Сложность является определяющим свойством систем и поэтому заслуживает отдельного рассмотрения. Сложность в применении к системам имеет разный смысл – структурная, динамическая или вычислительная сложность. Обычно степень сложности оценивается количеством информации, необходимой для описания реальной системы. При таком подходе сложность ставится в зависимость от наблюдателя. Например, для нейрофизиолога мозг сложен и его адекватное описание требует много информации, для мясника мозг прост, т.к. ему нужно только отличить его от других сортов мяса, для чего он использует сравнительно мало информации.
По сложности:
Малые (от 10 до 103 параметров);
Сложные (от 104 до 107 параметров);
Ультрасложные (от 108 до 1030 параметров);
Суперсистемы (от 1031 до 10200 параметров).

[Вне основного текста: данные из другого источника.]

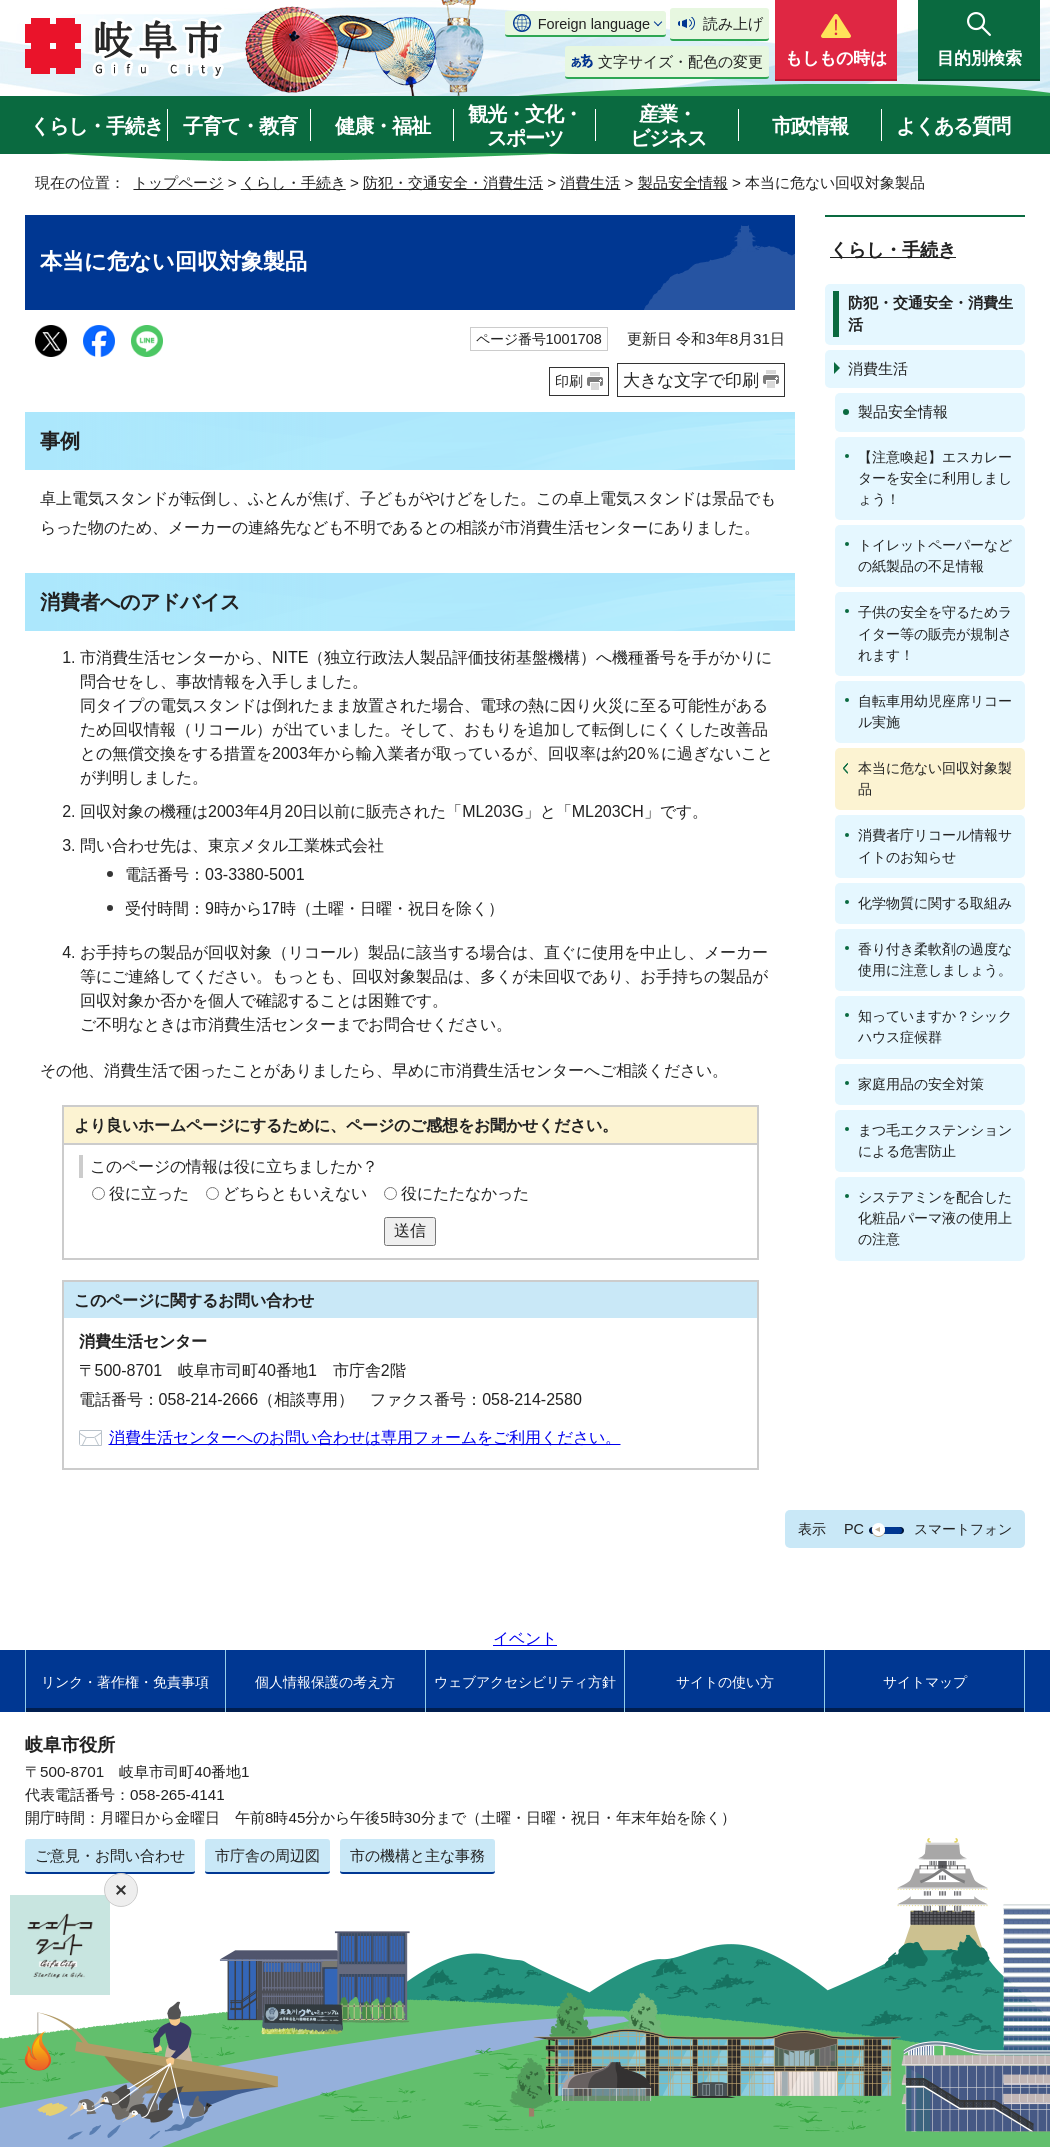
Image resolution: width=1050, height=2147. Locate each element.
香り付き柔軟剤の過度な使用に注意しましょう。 (935, 959)
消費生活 (590, 182)
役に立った (149, 1193)
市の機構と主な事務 (417, 1855)
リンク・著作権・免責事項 (125, 1682)
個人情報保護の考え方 (325, 1682)
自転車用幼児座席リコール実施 (935, 711)
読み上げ (733, 23)
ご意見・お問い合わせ (110, 1855)
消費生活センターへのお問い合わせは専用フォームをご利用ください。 (365, 1437)
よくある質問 (953, 126)
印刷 (569, 381)
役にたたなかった (465, 1193)
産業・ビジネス (668, 126)
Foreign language (594, 24)
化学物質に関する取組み (935, 903)
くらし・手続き (96, 126)
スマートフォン (963, 1529)
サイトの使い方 (725, 1682)
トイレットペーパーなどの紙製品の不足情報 (935, 555)
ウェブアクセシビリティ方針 (525, 1682)
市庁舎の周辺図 (267, 1855)
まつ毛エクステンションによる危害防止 (935, 1140)
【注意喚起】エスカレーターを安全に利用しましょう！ (935, 478)
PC (854, 1529)
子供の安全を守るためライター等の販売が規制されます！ (935, 633)
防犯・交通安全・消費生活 (453, 182)
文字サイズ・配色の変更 (680, 61)
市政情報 (810, 126)
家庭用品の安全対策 (921, 1084)
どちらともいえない (295, 1193)
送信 (410, 1230)
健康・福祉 (382, 126)
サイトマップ (925, 1682)
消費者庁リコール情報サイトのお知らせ (935, 845)
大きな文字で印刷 (691, 380)
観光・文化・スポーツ (525, 126)
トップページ (178, 182)
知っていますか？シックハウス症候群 (935, 1026)
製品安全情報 (683, 182)
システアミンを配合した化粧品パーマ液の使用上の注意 (935, 1218)
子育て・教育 (240, 126)
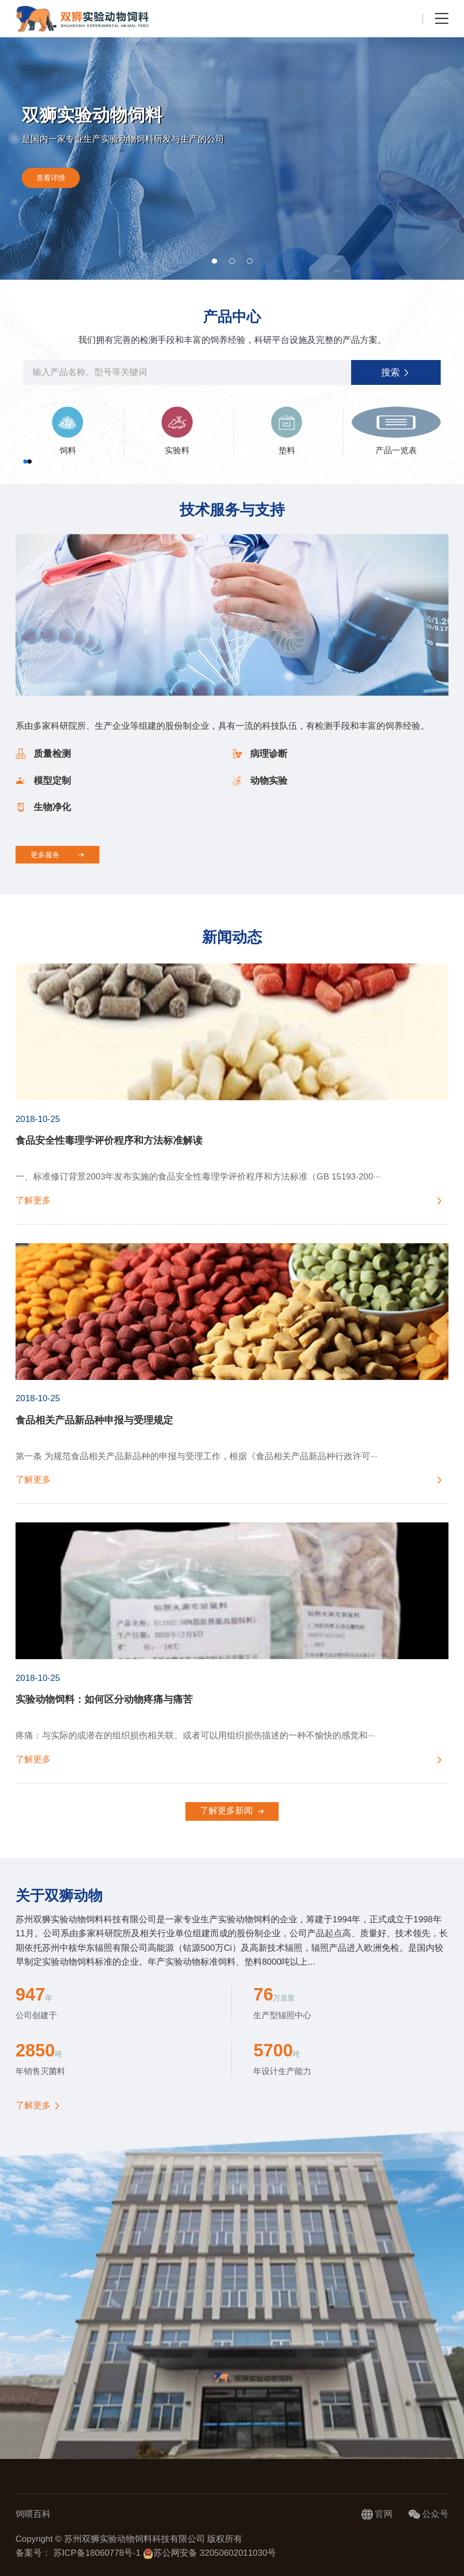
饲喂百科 (33, 2514)
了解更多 (33, 2106)
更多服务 (57, 855)
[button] (214, 261)
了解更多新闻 (232, 1811)
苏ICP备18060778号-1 (98, 2553)
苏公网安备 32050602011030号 (209, 2553)
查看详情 (50, 178)
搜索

Мы будем различать сложность как свойство систем и сложность самих задач, и соответственно, будем говорить о сложности систем и сложности задач, последнюю называют также вычислительной сложностью. Вне зависимости от типа сложности можно выделить два принципа оценки сложности систем.
Первый принцип состоит в том, что сложность системы должна быть пропорциональна объему информации, необходимой для описания этой системы (так называемая дискриптивная сложность). Одним из способов оценки дескриптивной (описательной) сложности является оценка числа элементов, входящих в систему (переменных, состояний, компонентов), и разнообразия взаимозависимостей между ними.
Второй принцип состоит в том, что сложность системы должна быть проворциональная объему информации, необходимому для разрешения нечеткости системы. Оба типа сложности не согласуются друг с другом. Уменьшая одну сложность, мы, как правило, увеличиваем другую. Отметим, что с увеличением размерности (сложности системы) могут возрастать как первая, так и вторая сложность.
Для примера рассмотрим экологическую систему «Озеро». Это открытая, естественного происхождения система, переменные которой можно описывать смешанным образом (количественно и качественно), в частности, температура водоёма – количественно описываемая характеристика, структуру обитателей озера можно описать и качественно, и количественно, а красоту озера можно описать качественно. По типу описания закона функционирования системы, эту систему можно отнести к непараметризованным в целом, хотя возможно выделение подсистем различного типа, в частности, различного описания подсистемы «Водоросли», «Рыбы», «Впадающий ручей», «Вытекающий ручей», «Дно», «Берег» и др.
Система «Компьютер» - открытая, искусственного происхождения, смешанного описания, параметризованная, управляемая извне (программно). Система “Логический диск” - открытая, виртуальная, количественного описания, типа “Белый ящик” (при этом содержимое диска мы в эту систему не включаем!), смешанного управления. Систем “Фирма” - открытая, смешанного происхождения (организационная) и описания, управляемая изнутри (адаптируемая, в частности, система).
Общее представление о системном анализе
Термин «системный анализ» впервые появился в связи с задачами военного управления в исследованиях RAND Corporation (1948), а в отечественной литературе получил широкое распространение после выхода в 1969 г. книги С. Оптнера «Системный анализ для решения деловых и промышленных проблем».